Pero las diferencias en torno a los límites de la austeridad y las inconclusas negociaciones de Grecia sobre un canje de deuda con los acreedores privados obstaculizaron los esfuerzos por enviar un mensaje más optimista de que Europa está enfrentando con firmeza su crisis de deuda.

Los líderes acordaron que el Mecanismo Europeo de Estabilidad (MEDE) estará vigente a partir de julio, un año antes de lo previsto, para apoyar a los Estados altamente endeudados.

Pero Europa ya está bajo presión de Estados Unidos, China, el Fondo Monetario Internacional y algunos de sus propios miembros para que incremente el tamaño de la herramienta financiera del bloque para enfrentar la crisis.

La prima de riesgo de los bonos de Gobiernos del sur de Europa subió, mientras que el euro y las acciones cayeron por las preocupaciones por la falta de un avance en las negociaciones de la deuda griega y por el sombrío panorama económico de Europa.

En un reflejo de estos temores, la economía española se contrajo en el último trimestre de 2011 por primera vez en dos años y se apresta a caer en una prolongada recesión (ver página 8). Francia recortó a la mitad su proyección de crecimiento en 2012 a un mero 0,5 por ciento. Italia, que avanza en reformas económicas bajo el mando del tecnócrata primer ministro Mario Monti, registró un fuerte descenso en sus costos de financiamiento en una licitación de bonos a cinco y 10 años ayer, pese a una rebaja de dos escalones de su calificación crediticia por parte de Standard & Poors y Fitch este mes.

Pero la posibilidad de que Portugal se convierta en la nueva Grecia -que necesite un segundo rescate para evitar una caótica quiebra- tomó fuerza luego de que los bancos aumentaron el costo de asegurar los bonos soberanos contra la moratoria (ver pág. 7).

La función del MEDE

Hasta que no haya un acuerdo entre Grecia y los tenedores de bonos privados, los líderes de la UE no podrán aplicar un segundo programa de rescate de 130.000 millones de euros para Atenas, que fue acordado originalmente en una cumbre de fines de octubre.

Los líderes suscribieron un tratado que crea el Mecanismo Europeo de Estabilidad (MEDE o ESM por su sigla en inglés), un fondo permanente de 500.000 millones de euros que se espera esté operando en julio, un año antes de lo planeado inicialmente.

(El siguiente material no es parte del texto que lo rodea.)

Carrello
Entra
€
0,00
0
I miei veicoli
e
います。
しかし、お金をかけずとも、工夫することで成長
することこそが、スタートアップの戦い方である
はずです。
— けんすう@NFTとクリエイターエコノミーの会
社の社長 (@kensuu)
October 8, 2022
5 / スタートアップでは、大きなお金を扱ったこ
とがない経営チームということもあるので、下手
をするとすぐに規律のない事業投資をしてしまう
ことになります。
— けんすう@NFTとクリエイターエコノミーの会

Pero hubo un problema de último minuto sobre las condiciones de un «tratado fiscal» que endurezca las normas presupuestarias para aquellas naciones que lo firmen, cuando cuatro Estados de Europa del Este exigieron que a los países que pretenden entrar al euro les sea permitido participar de todas las cumbres de la zona euro.

Los primeros ministros de Polonia, República Checa, Hungría y Eslovaquia acordaron presentar esta enmienda al texto del acuerdo fiscal como condición para suscribirlo, dijo un portavoz húngaro.

El MEDE supuestamente reemplazará al Fondo Europeo de Estabilidad Financiera (FEEF), un fondo temporal que se ha usado para rescatar a Irlanda y a Portugal.

Además, se contará con 20.000 millones de euros de fondos no gastados de los presupuestos de la UE de 2007 a 2013 que serán reciclados para crear empleo, especialmente entre los jóvenes. Los líderes se comprometieron además a liberar el préstamo bancario para la pequeña y mediana empresa.